One of the biggest criticisms of renewable energy has been its inherently intermittent nature. Solar energy plants don’t produce power at night, and wind turbines don’t produce power without wind, so utilities need fossil-fuel or power plants to keep the grid running. Without a way to store renewable energy, fossil fuel will always be the backbone of the electric grid.
What’s changed in the past few years is that energy storage is suddenly an economical asset to consider as part of the electric grid. If regulators and utilities find ways for energy storage to generate revenue, finance companies will open up their wallets and fund investment. Before long, energy storage could change energy forever.

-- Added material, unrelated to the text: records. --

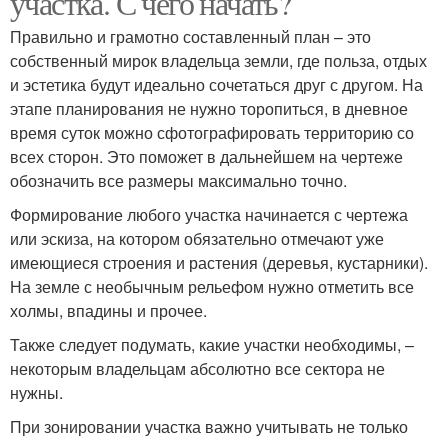
участка. С чего начать?
Правильно и грамотно составленный план – это
собственный мирок владельца земли, где польза, отдых
и эстетика будут идеально сочетаться друг с другом. На
этапе планирования не нужно торопиться, в дневное
время суток можно сфотографировать территорию со
всех сторон. Это поможет в дальнейшем на чертеже
обозначить все размеры максимально точно.
Формирование любого участка начинается с чертежа
или эскиза, на котором обязательно отмечают уже
имеющиеся строения и растения (деревья, кустарники).
На земле с необычным рельефом нужно отметить все
холмы, впадины и прочее.
Также следует подумать, какие участки необходимы, –
некоторым владельцам абсолютно все сектора не
нужны.
При зонировании участка важно учитывать не только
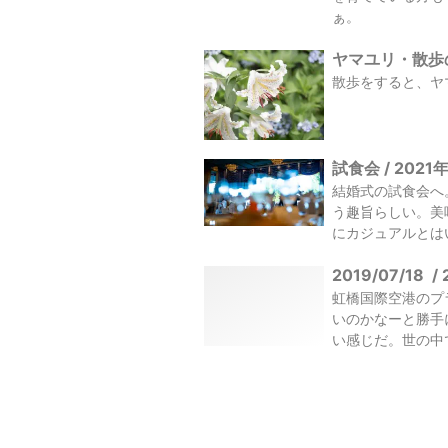
ぁ。
ヤマユリ・散歩の風
散歩をすると、ヤ
試食会 / 2021
結婚式の試食会へ
う趣旨らしい。美
にカジュアルとはい
2019/07/18
/
虹橋国際空港のプ
いのかなーと勝手
い感じだ。世の中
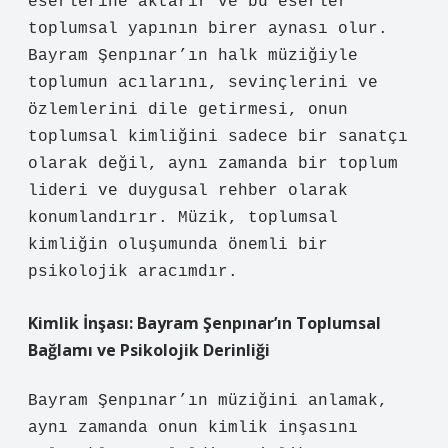
eserlerine aktarır ve bu eserler
toplumsal yapının birer aynası olur.
Bayram Şenpınar’ın halk müziğiyle
toplumun acılarını, sevinçlerini ve
özlemlerini dile getirmesi, onun
toplumsal kimliğini sadece bir sanatçı
olarak değil, aynı zamanda bir toplum
lideri ve duygusal rehber olarak
konumlandırır. Müzik, toplumsal
kimliğin oluşumunda önemli bir
psikolojik aracımdır.
Kimlik İnşası: Bayram Şenpınar’ın Toplumsal
Bağlamı ve Psikolojik Derinliği
Bayram Şenpınar’ın müziğini anlamak,
aynı zamanda onun kimlik inşasını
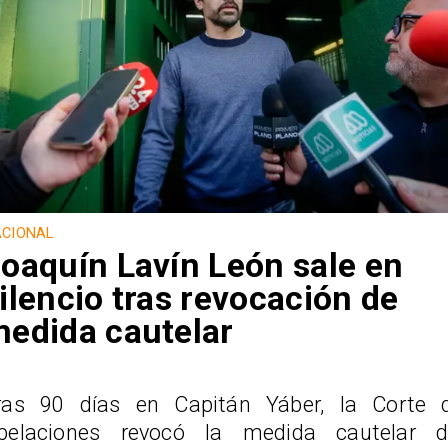
CIONAL
oaquín Lavín León sale en
ilencio tras revocación de
edida cautelar
ras 90 días en Capitán Yáber, la Corte 
pelaciones revocó la medida cautelar d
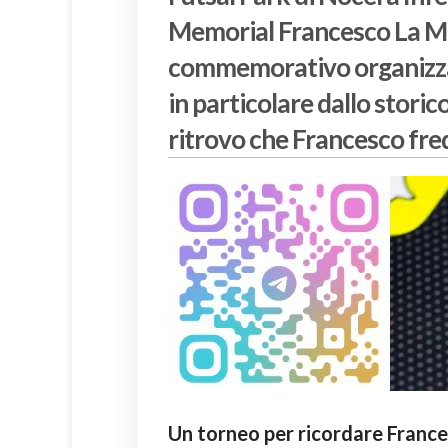
Memorial Francesco La Mu
commemorativo organizzato
in particolare dallo storic
ritrovo che Francesco fr
Un torneo per ricordare Franc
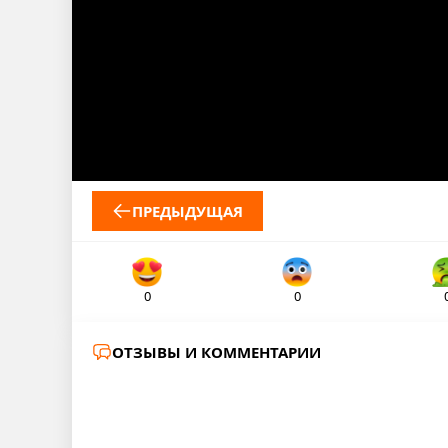
ПРЕДЫДУЩАЯ
0
0
ОТЗЫВЫ И КОММЕНТАРИИ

Solving the revenue problem
Energy storage is starting to make financial sense, which is the only way it will ever be able to reach scale. Utilities see value in energy storage as a way to offset expensive peak generation on high-demand days. For example, in one time of use rate plan in Southern California Edison’s territory (southern California) peak rates during the summer are $0.38 per kW-hr but rates during off-peak hours are just $0.13 per kW-hr. The $0.25 difference can be cost savings for homeowners with a battery by using the battery’s energy during peak hours and charging during off-peak. Depending on the size of the battery, savings could be a few dollars per day for consumers and for utilities it means buying less power from expensive peaker plants, helping lower rates for everyone.
Utilities are also seeing it as a way to reduce transmission and distribution costs, and even put off investment in new power plants. Con Edison is using batteries as part of a plan to defer $1.2 billion in substation investments. And new bids from solar plus energy storage are beating the cost of building new power plants.
Residential and commercial customers are seeing value from a different angle, using energy storage to reduce electricity bills. SunPower (NASDAQ:SPWR), Sunrun (NASDAQ:RUN), and Tesla (NASDAQ:TSLA) are starting to build energy storage systems that reduce on-site electric bills and can even bid capacity into electric grids by creating a virtual power plant. There are different models for consumers, but the time of use rate savings I highlighted above is one option and another is commercial building owners saving on demand charges by batteries lowering their peak electricity usage each month.
There’s now money to be made in energy storage, so if costs are low enough, the investments will make financial sense.
The cost problem
When batteries cost thousands of dollars per megawatt (MW), it was tough to justify their value to the grid because the up-front expense was too high. But costs have fallen nearly 90% in the past decade, according to NextEra Energy (NYSE:NEE), and will be only $8 to $14 per MW-hour by next year, or about a penny per kW-hour. For perspective, the average kW-hour of electricity costs about 13 cents for retail users.